Justin ThompsonPosted
  • Investor & Contractor
  • Cincinnati, OH
  • Posts 73
  • Votes 33

FHA will typically not guarantee more than 1 loan for a borrower for their primary residence. They do have a few situations that they will allow an additional FHA loan to be held:

You relocate a distance of xx miles from current FHA insured home and commuting is not considered to be reasonable. I believe you have to move either 75 or 100 miles away.

Your number of dependents (family size) increases to where your current FHA home does not support the number of family members.

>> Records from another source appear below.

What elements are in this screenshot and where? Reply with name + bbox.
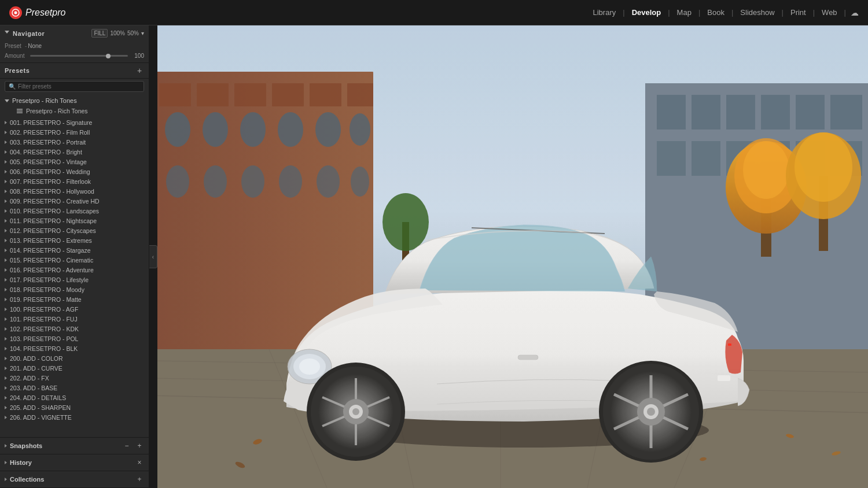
zoom-100[interactable]: 100% — [110, 30, 125, 36]
preset-item-label: 005. PRESETPRO - Vintage — [10, 158, 87, 165]
preset-item-label: 201. ADD - CURVE — [10, 365, 62, 372]
nav-slideshow[interactable]: Slideshow — [735, 6, 779, 19]
cloud-icon: ☁ — [851, 8, 859, 17]
preset-bars-icon — [16, 108, 23, 114]
preset-item[interactable]: 009. PRESETPRO - Creative HD — [0, 196, 149, 206]
fill-button[interactable]: FILL — [91, 29, 108, 38]
preset-item-tri — [5, 357, 7, 360]
collections-tri — [5, 478, 7, 481]
preset-item[interactable]: 013. PRESETPRO - Extremes — [0, 235, 149, 245]
preset-item-label: 010. PRESETPRO - Landscapes — [10, 208, 99, 215]
preset-item-tri — [5, 170, 7, 173]
preset-item[interactable]: 100. PRESETPRO - AGF — [0, 304, 149, 314]
preset-item[interactable]: 102. PRESETPRO - KDK — [0, 324, 149, 334]
history-title: History — [10, 459, 135, 466]
history-header[interactable]: History × — [0, 454, 149, 471]
preset-item-label: 001. PRESETPRO - Signature — [10, 119, 92, 126]
history-close-button[interactable]: × — [135, 458, 144, 467]
preset-item[interactable]: 204. ADD - DETAILS — [0, 393, 149, 402]
preset-subitem-rich-tones[interactable]: Presetpro - Rich Tones — [0, 106, 149, 116]
amount-row: Amount 100 — [0, 51, 149, 62]
preset-item[interactable]: 007. PRESETPRO - Filterlook — [0, 176, 149, 186]
collections-header[interactable]: Collections + — [0, 471, 149, 487]
amount-slider[interactable] — [30, 55, 128, 57]
snapshots-header[interactable]: Snapshots − + — [0, 438, 149, 454]
snapshots-title: Snapshots — [10, 442, 122, 449]
preset-item[interactable]: 103. PRESETPRO - POL — [0, 334, 149, 343]
preset-item[interactable]: 015. PRESETPRO - Cinematic — [0, 255, 149, 265]
zoom-50[interactable]: 50% — [127, 30, 139, 36]
nav-library[interactable]: Library — [589, 6, 621, 19]
preset-item[interactable]: 004. PRESETPRO - Bright — [0, 147, 149, 157]
navigator-title: Navigator — [13, 30, 91, 37]
add-preset-button[interactable]: + — [135, 66, 144, 75]
nav-sep-3: | — [698, 8, 700, 17]
preset-item-tri — [5, 298, 7, 301]
preset-item-label: 006. PRESETPRO - Wedding — [10, 168, 90, 175]
nav-book[interactable]: Book — [703, 6, 729, 19]
preset-item[interactable]: 200. ADD - COLOR — [0, 353, 149, 363]
preset-item[interactable]: 202. ADD - FX — [0, 373, 149, 383]
image-area: ▲ — [157, 25, 868, 488]
nav-map[interactable]: Map — [672, 6, 696, 19]
left-panel-collapse[interactable]: ‹ — [149, 245, 157, 268]
preset-item[interactable]: 201. ADD - CURVE — [0, 363, 149, 373]
preset-item[interactable]: 104. PRESETPRO - BLK — [0, 343, 149, 353]
navigator-header[interactable]: Navigator FILL 100% 50% ▾ — [0, 25, 149, 41]
preset-item-label: 017. PRESETPRO - Lifestyle — [10, 276, 89, 283]
preset-item[interactable]: 006. PRESETPRO - Wedding — [0, 167, 149, 176]
preset-item[interactable]: 019. PRESETPRO - Matte — [0, 294, 149, 304]
preset-item[interactable]: 011. PRESETPRO - Nightscape — [0, 216, 149, 225]
preset-item[interactable]: 010. PRESETPRO - Landscapes — [0, 206, 149, 216]
preset-item-label: 104. PRESETPRO - BLK — [10, 345, 78, 352]
preset-item[interactable]: 016. PRESETPRO - Adventure — [0, 265, 149, 275]
search-box: 🔍 — [5, 81, 144, 92]
preset-item[interactable]: 018. PRESETPRO - Moody — [0, 284, 149, 294]
preset-group-rich-tones-header[interactable]: Presetpro - Rich Tones — [0, 95, 149, 106]
collections-plus-button[interactable]: + — [135, 475, 144, 484]
preset-item-label: 205. ADD - SHARPEN — [10, 404, 71, 411]
preset-item-tri — [5, 278, 7, 282]
preset-item-tri — [5, 317, 7, 321]
preset-item[interactable]: 101. PRESETPRO - FUJ — [0, 314, 149, 324]
preset-item-tri — [5, 396, 7, 400]
snapshots-section: Snapshots − + — [0, 438, 149, 454]
nav-web[interactable]: Web — [817, 6, 842, 19]
preset-item[interactable]: 017. PRESETPRO - Lifestyle — [0, 275, 149, 284]
preset-item[interactable]: 203. ADD - BASE — [0, 383, 149, 393]
preset-item-label: 009. PRESETPRO - Creative HD — [10, 198, 100, 205]
nav-develop[interactable]: Develop — [627, 6, 666, 19]
preset-item-tri — [5, 180, 7, 183]
preset-item-label: 200. ADD - COLOR — [10, 355, 63, 362]
preset-item[interactable]: 001. PRESETPRO - Signature — [0, 117, 149, 127]
preset-item[interactable]: 206. ADD - VIGNETTE — [0, 412, 149, 422]
preset-item[interactable]: 205. ADD - SHARPEN — [0, 402, 149, 412]
history-section: History × — [0, 454, 149, 471]
preset-item-tri — [5, 150, 7, 154]
snapshots-plus-button[interactable]: + — [135, 441, 144, 450]
preset-item-label: 003. PRESETPRO - Portrait — [10, 139, 86, 146]
nav-print[interactable]: Print — [786, 6, 811, 19]
preset-item-label: 102. PRESETPRO - KDK — [10, 326, 79, 332]
snapshots-minus-button[interactable]: − — [122, 441, 131, 450]
preset-item-label: 018. PRESETPRO - Moody — [10, 286, 84, 293]
preset-item[interactable]: 003. PRESETPRO - Portrait — [0, 137, 149, 147]
search-input[interactable] — [18, 83, 140, 90]
preset-item-label: 100. PRESETPRO - AGF — [10, 306, 78, 313]
preset-item-tri — [5, 337, 7, 341]
zoom-arrow[interactable]: ▾ — [141, 30, 144, 36]
bottom-sections: Snapshots − + History × — [0, 437, 149, 488]
preset-item[interactable]: 002. PRESETPRO - Film Roll — [0, 127, 149, 137]
search-icon: 🔍 — [9, 83, 16, 90]
preset-item-label: 013. PRESETPRO - Extremes — [10, 237, 92, 244]
snapshots-tri — [5, 444, 7, 448]
preset-item[interactable]: 014. PRESETPRO - Stargaze — [0, 245, 149, 255]
preset-item[interactable]: 005. PRESETPRO - Vintage — [0, 157, 149, 167]
preset-item-tri — [5, 199, 7, 203]
collections-section: Collections + — [0, 471, 149, 488]
preset-group-rich-tones: Presetpro - Rich Tones Presetp — [0, 94, 149, 117]
navigator-section: Navigator FILL 100% 50% ▾ Preset - None … — [0, 25, 149, 63]
preset-item[interactable]: 012. PRESETPRO - Cityscapes — [0, 225, 149, 235]
preset-item[interactable]: 008. PRESETPRO - Hollywood — [0, 186, 149, 196]
collections-title: Collections — [10, 476, 135, 483]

Then FHA may allow another FHA to accommodate the new size of the family.

Post: Rehab with tenants present?

Justin ThompsonPosted
  • Investor & Contractor
  • Cincinnati, OH
  • Posts 73
  • Votes 33
Originally posted by @Tatiana K.:

@Justin Thompson thank you for the input! Luckily we're not planning to move into our unit right away so we could ostensibly update ours first, then let them use the bathroom/kitchen while theirs is under construction. 

I'm also willing to cut them a deal on the rent and raise it gradually, or even keep it as is for a period of time to keep them happy. A month of vacancy would cost much more than a few months of lower rent and I want to do right by them.

You're very welcome! That's a good idea but I personally wouldn't advise letting them use the other unit while you do theirs. I believe that would cause a tenant/landlord issue later down the road but that's just my thoughts.  I know you want to do right by them and that's a great quality to have as a landlord.  However, money is money to me and my wife has a hard time withdrawing emotion when we buy a property with tenants already in place and I plan to increase their rent.  She puts emotion into every deal we do, but that's what balances her and I out. I remove emotion and let the numbers be my reasoning. The only way to increase cash flow is to either lower expenses and or generate more income.  I'd offer to do a semi-remodel of their unit and raise the rent at least 50% of what you wanted/needed.  That will give your unit a better appeal, you increase the rent and they don't get sticker shock of the rent increase.  I've raised rent before $150 the day after I bought a property, people had no problems and they are still there. I raised rent by $25 once, people left the next weekend.  So it all depends on the tenants and what they can handle.  If I can live with a little lower rent and keep good tenants I will. If they are already having a hard time affording to pay the rent now and you keep it the same for 6 months and then increase it then, they still won't be able to afford it.  I'd see what their income is and see if they can even handle a increase in rent.